You probably recall the bursting of the U.S. housing bubble which occurred 16 years ago.
U.S. housing prices had topped in 2006 and that was followed by the subprime mortgage “meltdown” which shook the financial world to its core.
Here in 2022, there’s this headline (Markets Insider, June 10):
The US housing market is seeing its worst contraction since 2006 as mortgage applications crumble, says Freddie Mac economist
The Elliott Wave Financial Forecast pointed out reminders of the prior housing boom-and-bust back in April in a section titled “A True Fact: The Spirit of ’06 Is Thriving.”
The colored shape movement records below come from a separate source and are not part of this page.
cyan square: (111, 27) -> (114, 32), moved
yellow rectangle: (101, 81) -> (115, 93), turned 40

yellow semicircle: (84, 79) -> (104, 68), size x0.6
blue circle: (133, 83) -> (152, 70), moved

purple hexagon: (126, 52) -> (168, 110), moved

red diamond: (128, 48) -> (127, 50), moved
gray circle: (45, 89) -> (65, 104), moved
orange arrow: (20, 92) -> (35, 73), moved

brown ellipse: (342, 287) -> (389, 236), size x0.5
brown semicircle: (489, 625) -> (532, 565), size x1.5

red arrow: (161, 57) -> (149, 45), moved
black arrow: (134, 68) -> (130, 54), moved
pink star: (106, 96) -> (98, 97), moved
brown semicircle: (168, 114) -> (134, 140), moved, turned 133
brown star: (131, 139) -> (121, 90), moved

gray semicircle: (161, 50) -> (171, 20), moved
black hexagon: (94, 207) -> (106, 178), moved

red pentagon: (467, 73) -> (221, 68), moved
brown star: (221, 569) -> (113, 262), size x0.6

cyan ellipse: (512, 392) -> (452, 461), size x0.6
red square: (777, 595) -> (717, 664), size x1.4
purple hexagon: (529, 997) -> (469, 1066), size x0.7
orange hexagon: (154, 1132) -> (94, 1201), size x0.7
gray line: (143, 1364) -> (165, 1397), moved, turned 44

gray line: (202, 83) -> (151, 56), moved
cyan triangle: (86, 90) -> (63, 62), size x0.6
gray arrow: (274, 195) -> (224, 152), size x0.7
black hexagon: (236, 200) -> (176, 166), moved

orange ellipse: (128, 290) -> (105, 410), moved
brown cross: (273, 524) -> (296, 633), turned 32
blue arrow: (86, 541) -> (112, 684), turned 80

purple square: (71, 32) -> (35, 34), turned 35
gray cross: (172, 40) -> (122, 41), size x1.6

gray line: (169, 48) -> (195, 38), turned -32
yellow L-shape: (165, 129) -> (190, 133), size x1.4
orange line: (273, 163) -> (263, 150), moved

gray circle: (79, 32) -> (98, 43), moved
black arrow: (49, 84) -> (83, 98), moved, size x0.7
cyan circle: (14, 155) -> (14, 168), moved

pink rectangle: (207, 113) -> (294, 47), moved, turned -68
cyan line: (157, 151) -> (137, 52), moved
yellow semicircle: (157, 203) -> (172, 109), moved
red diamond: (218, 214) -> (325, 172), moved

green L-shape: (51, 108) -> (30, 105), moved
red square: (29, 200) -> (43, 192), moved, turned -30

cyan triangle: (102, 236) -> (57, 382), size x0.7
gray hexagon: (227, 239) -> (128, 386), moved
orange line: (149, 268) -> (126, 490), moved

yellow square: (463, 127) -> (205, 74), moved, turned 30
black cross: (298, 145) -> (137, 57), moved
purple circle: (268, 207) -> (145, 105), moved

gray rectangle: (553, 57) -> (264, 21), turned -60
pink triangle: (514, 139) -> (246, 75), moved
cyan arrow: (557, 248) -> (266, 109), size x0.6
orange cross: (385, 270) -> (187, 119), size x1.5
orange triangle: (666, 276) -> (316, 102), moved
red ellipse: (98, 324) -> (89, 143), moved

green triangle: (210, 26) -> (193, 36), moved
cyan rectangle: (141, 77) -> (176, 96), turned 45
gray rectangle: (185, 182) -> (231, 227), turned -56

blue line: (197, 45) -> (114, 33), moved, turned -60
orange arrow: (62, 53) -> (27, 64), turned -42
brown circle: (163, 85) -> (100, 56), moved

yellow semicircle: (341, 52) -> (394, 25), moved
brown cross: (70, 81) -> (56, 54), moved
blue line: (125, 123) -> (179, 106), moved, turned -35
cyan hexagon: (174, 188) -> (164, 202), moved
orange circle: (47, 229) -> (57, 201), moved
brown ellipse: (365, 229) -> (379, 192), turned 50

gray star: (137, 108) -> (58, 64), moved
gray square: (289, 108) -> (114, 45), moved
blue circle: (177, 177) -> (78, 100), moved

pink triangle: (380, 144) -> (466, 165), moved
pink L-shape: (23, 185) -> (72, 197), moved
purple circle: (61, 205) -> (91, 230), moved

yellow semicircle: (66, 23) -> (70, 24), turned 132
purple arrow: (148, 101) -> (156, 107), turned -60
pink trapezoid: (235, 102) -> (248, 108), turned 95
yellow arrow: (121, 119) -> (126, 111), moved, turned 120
Here’s a chart and commentary from that section:
The latest housing mania carries a “last chance to get in” vibe that even the boom of the mid-2000s failed to muster. Many experts say the price gains of recent months are just a beginning. Zillow’s latest housing price forecast is for year-over-year home price growth to increase to 22% by May. A Facebook post from a local real estate broker highlights a CNN Business story that the broker first posted in 2021. The story, about a house that drew 76 all-cash offers, is headlined “The Housing Madness Shows No Sign of Slowing.” Says the bullish broker, “I warned you then. Is it slowing this year? All arrows point to no.” We disagree. In fact, many of the arrows that matter most are now pointing down. In addition to the … over-the top bullish sentiment, there is now a clear trend reversal in the S&P Supercomposite Homebuilding Index, shown above. In September 2005, the Elliott Wave Financial Forecast pointed to a similar reversal in the same index and stated that home prices would eventually follow. Prices peaked in August 2006.